お金の匂いがしない料理は疲れない
公開日:
:
2015/07/21
店・料理人
Le14e茂野シェフを質問攻めにするきたやま南山の江口さんと岡田さん。双方ともに扱う肉は同じ(木下牧場の近江牛)しかしステーキフリットと焼肉とではカットを含めた提案の仕方が異なります。茂野シェフは、極力手を加えたくないと言います。素材本来の味が失われることを嫌います。目の前にある肉をどうしたいのか。そこに感謝はあるのか、愛はあるのか。
11月の肉Meetsでは、茂野シェフが焼肉の肉をカットしたらどうなるのか?
南山の江口さん、岡田さんがどう返していくのか?!おもしろくなりそうです。
Le14eで肉Meetsをやると、メニューが二転三転します。肉の状態を見ながら変えていくからその都度説明する私は大変(笑)
例えばこんな感じ。
ランプ肉をステーキ用にあらかじめカットしていたのですが、急にミンチを挽きだしてステーク・アッシュに変更したり、予定していなかった肉を使ってしまい翌日営業分の肉がなくなったりと、一見めちゃくちゃのように見えますが茂野シェフが大切にしているのはライブ感でありお客さまに喜んでもらいたいという精神なんだと思うのです。
茂野シェフが物件を探していたとき、キッチンから客席が見渡せることが条件だったそうです。

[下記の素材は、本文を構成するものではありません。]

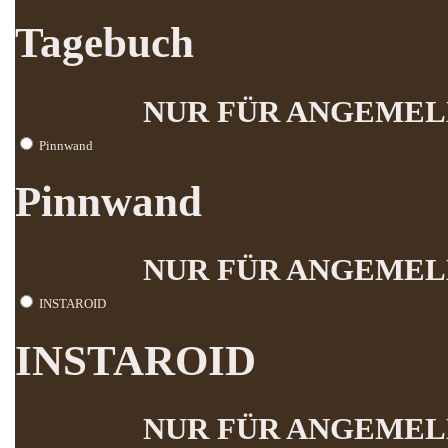
Tagebuch
NUR FÜR ANGEMEL
Pinnwand
Pinnwand
NUR FÜR ANGEMEL
INSTAROID
INSTAROID
NUR FÜR ANGEMEL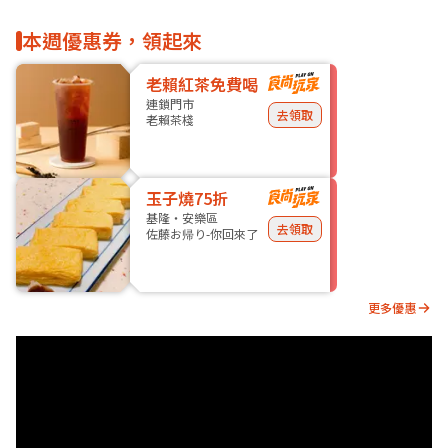
本週優惠券，領起來
老賴紅茶免費喝
連鎖門市
去領取
老賴茶棧
玉子燒75折
基隆・安樂區
去領取
佐藤お帰り-你回來了
更多優惠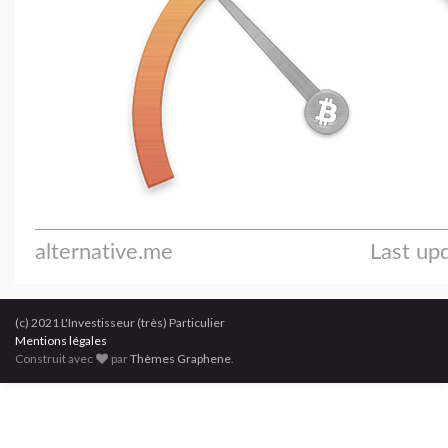
(c) 2021 L'Investisseur (très) Particulier
Mentions légales
Construit avec
par
Thèmes Graphene
.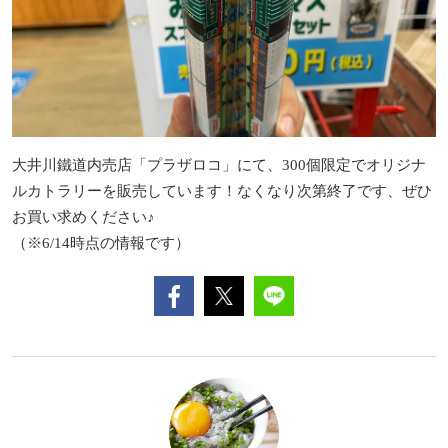
大井川鐵道内売店「プラザロコ」にて、300個限定でオリジナ
ルカトラリーを販売しています！なくなり次第終了です、ぜひ
お買い求めください♪
（※6/14時点の情報です）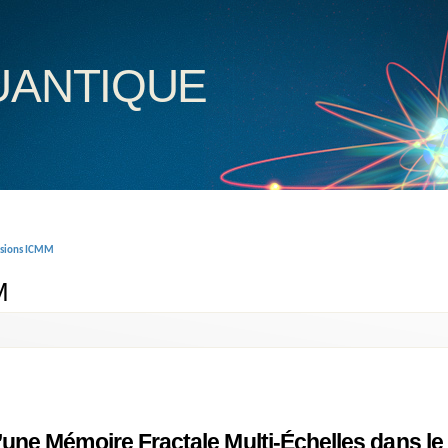
uantique
nsions ICMM
M
ne Mémoire Fractale Multi-Échelles dans le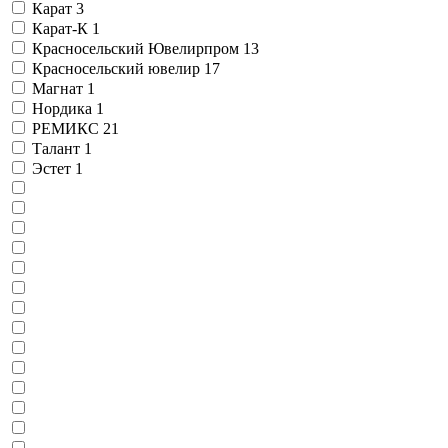
Карат
3
Карат-К
1
Красносельский Ювелирпром
13
Красносельский ювелир
17
Магнат
1
Нордика
1
РЕМИКС
21
Талант
1
Эстет
1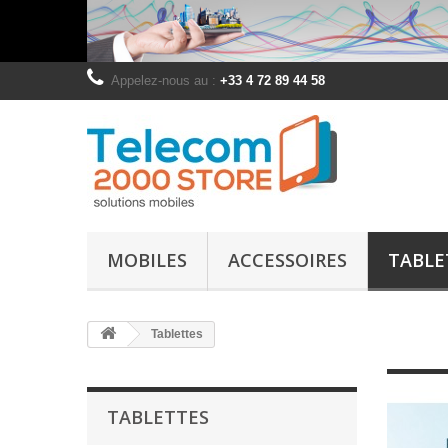
Appelez-nous au :
+33 4 72 89 44 58
MOBILES
ACCESSOIRES
TABLE
Tablettes
TABLETTES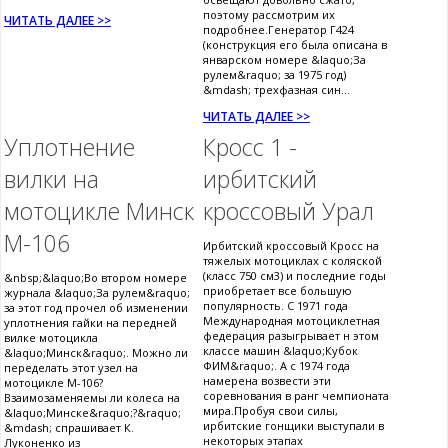
поэтому рассмотрим их
ЧИТАТЬ ДАЛЕЕ >>
подробнее.Генератор Г424
(конструкция его была описана в
январском номере &laquo;За
рулем&raquo; за 1975 год)
&mdash; трехфазная син...
ЧИТАТЬ ДАЛЕЕ >>
Уплотнение
Кросс 1 -
вилки на
ирбитский
мотоцикле Минск
кроссовый Урал
М-106
Ирбитский кроссовый Кросс на
тяжелых мотоциклах с коляской
(класс 750 см3) и последние годы
&nbsp;&laquo;Во втором номере
приобретает все большую
журнала &laquo;За рулем&raquo;
популярность. С 1971 года
за этот год прочел об изменении
Международная мотоциклетная
уплотнения гайки на передней
федерация разыгрывает н этом
вилке мотоцикла
классе машин &laquo;Кубок
&laquo;Минск&raquo;. Можно ли
ФИМ&raquo;. А с 1974 года
переделать этот узел на
намерена возвести эти
мотоцикле М-106?
соревнования в ранг чемпионата
Взаимозаменяемы ли колеса на
мира.Пробуя свои силы,
&laquo;Минске&raquo;?&raquo;
ирбитские гонщики выступали в
&mdash; спрашивает К.
некоторых этапах
Луконенко из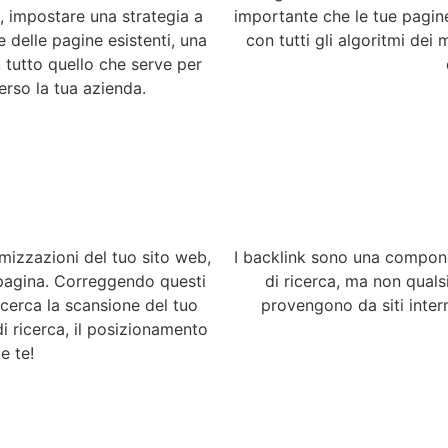
a, impostare una strategia a
importante che le tue pagin
delle pagine esistenti, una
con tutti gli algoritmi dei 
 tutto quello che serve per
verso la tua azienda.
mizzazioni del tuo sito web,
I backlink sono una compone
 pagina. Correggendo questi
di ricerca, ma non qualsia
 ricerca la scansione del tuo
provengono da siti inter
di ricerca, il posizionamento
e te!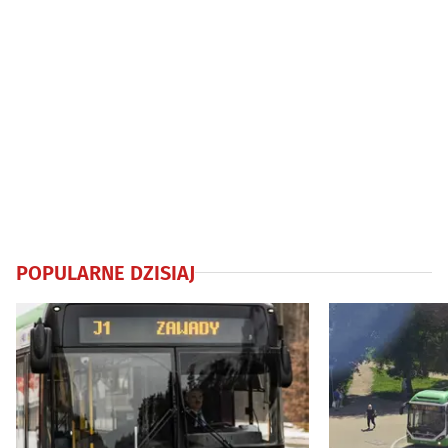
POPULARNE DZISIAJ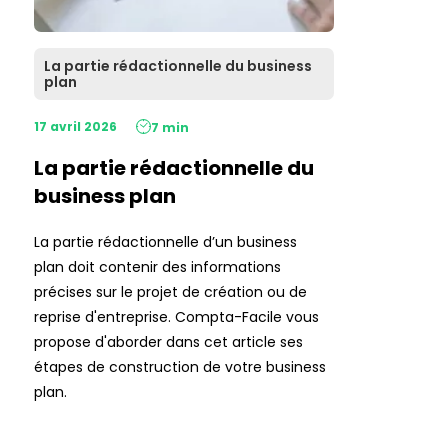
La partie rédactionnelle du business
plan
17 avril 2026
7 min
La partie rédactionnelle du
business plan
La partie rédactionnelle d’un business
plan doit contenir des informations
précises sur le projet de création ou de
reprise d'entreprise. Compta-Facile vous
propose d'aborder dans cet article ses
étapes de construction de votre business
plan.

5坪だったか6坪だったかの店内はまるでパリにいるかのような錯覚に陥ることがあります。フランス人のお客様も多くいらっしゃるのでなおさらです。
そしてなによりも料理にお金の匂いがしないことです。Le14eだけではなく私が懇意にしていただいているシェフの料理はお金の匂いがしないものが多いのです。一方、フェミレスやチェーン店の料理には原価計算されたお金の匂いをどうしてもつきまといます。そうなると料理はおいしくないし雰囲気にも疲れてしまいます。
いつだったか伊賀のモクモク手づくりファームの吉田修さん(当時専務)が、高校野球をみんなが応援するのはお金の匂いがしないからだ。土と汗の匂いしかしない。プロ野球はお金の匂いがするから好きもあれば嫌いもある。と言っておられたことを思いだします。
もちろん事業を継続していくには利益を求めることは当然ですし、フェミレスやチェーン店がいけないということは断じてありません。しかし、茂野シェフもあのシェフもこのシェフもなんかいい意味で適当なんです。好きなことをできるだけストレスがかからないようにやっているように見えるのです。だからいつも楽しそうです。
北海道・大樹町のころころ牧場で育つ「じゃがポーク」です。インカのめざめ(じゃがいもの品種)をエサにしているのが特徴です。
越冬することでグッと甘みがでるので豚の脂に影響があるといわれています。愛農ナチュラルポークが「柔」ならじゃがポークは「剛」です。放牧で足腰ガッチリ鍛えまくりの豚ですから肉質は硬めです。昨年、ブルターニュの農家レストランで食べた豚肉に味がよく似ていて、聞けばその農家も数頭だけレストラン用に放牧させているのだとか。
このじゃがポークを1頭仕入れしているレストランがあります。京都の二条にある「プレーゴ藤吉」がその店ですが、ぜったいに儲かりません。ロース系は炭焼きにして、ウデやモモはシャルキュトリーにしているのかな?… 使いこなすのは大変だと思うのです。しかし、そこじゃないんですよね。生産現場の環境含め、背景まるごろ料理にするというか、お金のために仕事している感じがしないのです。じゃがポークはけっして安い豚ではありません。かと言って「プレーゴ藤吉」が高級レストラン並みの売価をつけているとも思えません。だから儲かるような豚じゃないんです。